Discussion in 'Hardware' started by eXtenzz, Jan 25, 2006.

  1. eXtenzz

    eXtenzz Private E-2

    1.Connecting two Pc's to a 100 Mbps Router, both Pc's will have a maximum traffic speed of 50 Mbps. Correct?
    2.Connecting the same Pc's to a 100 Mbps Switch, both Pc's will have a maximum traffic speed of 100 Mbps. Correct?
    3.If you connect the same Pc's to a 100 Mbps Router with built in Switch, what will be the maximum traffic speed on both Pc's?
    4.Is a router the same as a hub?
     
  2. foogoo

    foogoo Major "foogoo" Geek

    "collision domain is a group of Ethernet or fast Ethernet devices that are directly connected by repeaters or hubs. At any time only one node/device may transmit inside of this collision domain. Repeaters and hubs are physical layer devices and do not understand Ethernet frames or protocols. Their role is to simply extend distance and to facilitate star topology. All nodes/devices that share an Ethernet or fast Ethernet LAN using the CSMA/CD rules are part of the same collision domain or, in other words, all the nodes/devices that are connected to a hub are part of the same collision domain. So, when a collision occurs in a collision domain, everyone in that domain gets affected.
    A switch on the other hand is not a repeater but actually a bridge, which acts upon the content of the Ethernet frame it receives and forwards the frame to the appropriate port on the switch. Switches break the network into multiple collision domains and hence simplify the expansion rules by avoiding the collision domain restrictions."

    Basically a switch cuts down on traffic - hub are 'dumb' devices - unmanaged. The switch forwards traffic instead of broadcasting it - cutting down on collisions.

    "A router determines the next network point to which a packet should be forwarded toward its destination. The router is connected to at least two networks and decides which way to send each information packet based on its current understanding of the state of the networks it is connected to. A router is located at any gateway (where one network meets another), including each point-of-presence on the Internet. "

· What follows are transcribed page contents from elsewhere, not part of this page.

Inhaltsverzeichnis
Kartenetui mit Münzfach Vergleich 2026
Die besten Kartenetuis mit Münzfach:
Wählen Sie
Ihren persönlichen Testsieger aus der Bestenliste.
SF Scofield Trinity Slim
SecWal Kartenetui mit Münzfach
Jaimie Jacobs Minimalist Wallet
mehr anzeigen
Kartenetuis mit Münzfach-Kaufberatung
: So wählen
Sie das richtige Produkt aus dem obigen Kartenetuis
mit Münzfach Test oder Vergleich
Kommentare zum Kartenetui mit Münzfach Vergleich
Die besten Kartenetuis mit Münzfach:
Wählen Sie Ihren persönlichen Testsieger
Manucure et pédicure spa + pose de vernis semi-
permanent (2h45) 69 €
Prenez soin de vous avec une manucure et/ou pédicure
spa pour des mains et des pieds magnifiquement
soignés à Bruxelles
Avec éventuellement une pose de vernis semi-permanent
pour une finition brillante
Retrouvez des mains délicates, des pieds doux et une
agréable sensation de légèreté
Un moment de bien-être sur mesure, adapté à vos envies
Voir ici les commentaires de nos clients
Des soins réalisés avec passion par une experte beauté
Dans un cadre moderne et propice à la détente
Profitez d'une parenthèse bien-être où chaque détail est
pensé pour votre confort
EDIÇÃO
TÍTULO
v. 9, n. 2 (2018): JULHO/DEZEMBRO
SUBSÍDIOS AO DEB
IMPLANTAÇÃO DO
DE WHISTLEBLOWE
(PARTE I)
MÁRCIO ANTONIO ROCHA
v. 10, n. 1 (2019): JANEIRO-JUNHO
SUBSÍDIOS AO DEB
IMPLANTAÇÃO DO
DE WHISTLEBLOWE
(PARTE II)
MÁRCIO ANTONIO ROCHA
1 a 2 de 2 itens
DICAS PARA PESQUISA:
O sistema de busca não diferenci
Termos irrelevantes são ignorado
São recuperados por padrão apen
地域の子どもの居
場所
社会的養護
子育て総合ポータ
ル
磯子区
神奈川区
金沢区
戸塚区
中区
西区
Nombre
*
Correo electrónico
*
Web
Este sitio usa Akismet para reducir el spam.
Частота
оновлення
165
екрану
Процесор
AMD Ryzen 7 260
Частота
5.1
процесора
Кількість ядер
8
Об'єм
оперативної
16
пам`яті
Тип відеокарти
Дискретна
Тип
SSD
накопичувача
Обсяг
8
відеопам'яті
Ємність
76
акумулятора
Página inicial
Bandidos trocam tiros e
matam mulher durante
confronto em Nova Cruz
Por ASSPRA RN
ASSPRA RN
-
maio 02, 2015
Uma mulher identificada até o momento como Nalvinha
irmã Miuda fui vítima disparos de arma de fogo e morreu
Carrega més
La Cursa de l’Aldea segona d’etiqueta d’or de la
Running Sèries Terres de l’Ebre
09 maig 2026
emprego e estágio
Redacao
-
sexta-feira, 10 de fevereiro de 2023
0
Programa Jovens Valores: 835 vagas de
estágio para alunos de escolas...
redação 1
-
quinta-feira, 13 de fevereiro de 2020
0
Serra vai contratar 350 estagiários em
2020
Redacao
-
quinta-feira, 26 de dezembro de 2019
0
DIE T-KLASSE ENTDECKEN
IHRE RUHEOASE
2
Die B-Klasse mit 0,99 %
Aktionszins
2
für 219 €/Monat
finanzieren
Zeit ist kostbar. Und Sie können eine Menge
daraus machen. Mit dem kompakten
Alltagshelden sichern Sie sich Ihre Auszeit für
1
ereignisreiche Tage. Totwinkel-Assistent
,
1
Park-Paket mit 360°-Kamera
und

    The easiest way my teacher explained it is "routers define networks".

    So if your router has a switch built in your PCs will get the full bandwidth.
     
  3. Adrynalyne

    Adrynalyne Guest

    1.Connecting two Pc's to a 100 Mbps Router, both Pc's will have a maximum traffic speed of 50 Mbps. Correct? No. They will have a maximum throughput of 100Mbps. Each port has dedicated bandwidth.

    2.Connecting the same Pc's to a 100 Mbps Switch, both Pc's will have a maximum traffic speed of 100 Mbps. Correct? Yes.

    3.If you connect the same Pc's to a 100 Mbps Router with built in Switch, what will be the maximum traffic speed on both Pc's? Most(if not all) routers on the market have built in switches. Incidentally, 99% of the people out there don't use routers as routers, but they use them as switches with DHCP.


    4.Is a router the same as a hub?

    No. A passive hub basically passes the data onto other machines. An active hub will actually amplify the signal as it passes through.

    Most hubs these days have switches built in.
     
  4. cat5e

    cat5e MajorGeek

    First terms.

    A Router has nothing to do with a Switch or a Hub.

    Cable/DSL Routers are a combo unit that Routes the Internet and includes four port switch. If you plug the computer to a Router, you actually plug them to a Switch. The Router function is inside between the Modem and the Switch.

    While most of the notions about the theory concerning Hubs and Switches as mention above are correct, they functionally apply to large Heavy traffic Network.

    You would not find any difference what so ever between a hub and a switch on a Network that comprised of less than 10 computers.